Utilizing Multinomial Naive Bayes from SKLearn, Traditional ML achieved a superior test accuracy compared to TextBlob's Naive Bayes Classifier. This disparity may stem from custom preprocessing steps employed independently, diverging from the constraints of the TextBlob library. Unlike TextBlob, the library lacks customization options and parameter hyper-tuning capabilities.
Upon examining the top features of both methods, TextBlob predominantly yields adjectives. While these words distinctly convey sentiment, such as 'flimsy,' 'shame,' and 'unflattering' signaling negativity, they offer limited additional insights to stakeholders. The challenge lies in comprehending the underlying reasons behind the sentiment, as adjectives alone may not provide sufficient context or specific actionable points for improvement.
Conversely, Traditional ML's top words encompass both adjectives and nouns. Notably, negative reviews feature terms like 'dress,' 'fit,' and 'size.' This signals a need for alterations in garment fit and size, especially for dresses. Surprisingly, positive terms like 'like' and 'love' emerge as top features for negative reviews, warranting deeper investigation into the context and nuances of such occurrences.
Conclusion and Recommendations
Conclusion
Although leveraging libraries like TextBlob provides convenient access to text classification methods, it comes at the cost of reduced visibility and customization compared to a bespoke model.
Both models exhibit high accuracy and surpass the Proportion Chance Criterion, with Multinomial Naive Bayes achieving slightly superior accuracy compared to TextBlob.
TextBlob serves as an excellent choice for rapid implementation of text classification tasks, offering simplicity and ease of use. On the other hand, a custom model is ideal for situations demanding meticulous customization and seamless integration into a workflow, particularly when specific preprocessing of the data is required.
Recommendations
For individuals with a keen interest in Natural Language Processing (NLP), we highly recommend exploring and experimenting with the diverse functionalities offered by TextBlob. The versatility of TextBlob makes it an excellent tool for tasks such as sentiment analysis, part-of-speech tagging, and more.
Furthermore, we suggest considering the creation of a custom text classification model for those seeking greater flexibility and control, particularly in scenarios where specific requirements need to be addressed on a case-by-case basis. Custom models allow for the implementation of various preprocessing settings and methods, providing an opportunity for optimization based on specific needs. We encourage individuals to explore and experiment with different preprocessing approaches, as this can significantly impact the performance and effectiveness of a custom NLP model.
References
Loria, S. (2013).
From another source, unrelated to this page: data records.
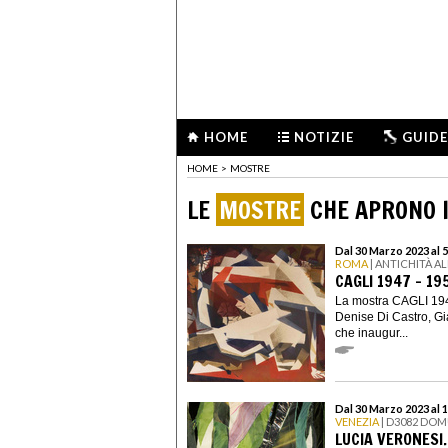
HOME
NOTIZIE
GUIDE
HOME
>
MOSTRE
LE
MOSTRE
CHE APRONO I
Dal 30 Marzo 2023 al 
ROMA
| ANTICHITÀ A
CAGLI 1947 – 19
La mostra CAGLI 1947
Denise Di Castro, Gi
che inaugur...
Dal 30 Marzo 2023 al 
VENEZIA
| D3082 DOM
LUCIA VERONESI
TextBlob Documentation. TextBlob. Retrieved December 9, 2023 from https://textblob.readthedocs.io/en/dev/index.html
Nicapotato. (2017). Women's E-Commerce Clothing Reviews. Retrieved December 9, 2023 from https://www.kaggle.com/datasets/nicapotato/womens-ecommerce-clothing-reviews
Ray, S. (2023, December 1). Naive Bayes Classifier Explained: Applications and Practice Problems of Naive Bayes Classifier. Analytics Vidhya. Retrieved December 9, 2023 from https://www.analyticsvidhya.com/blog/2017/09/naive-bayes-explained/
Note: ChatGPT was used to generate code, and paraphrase the thoughts of the author.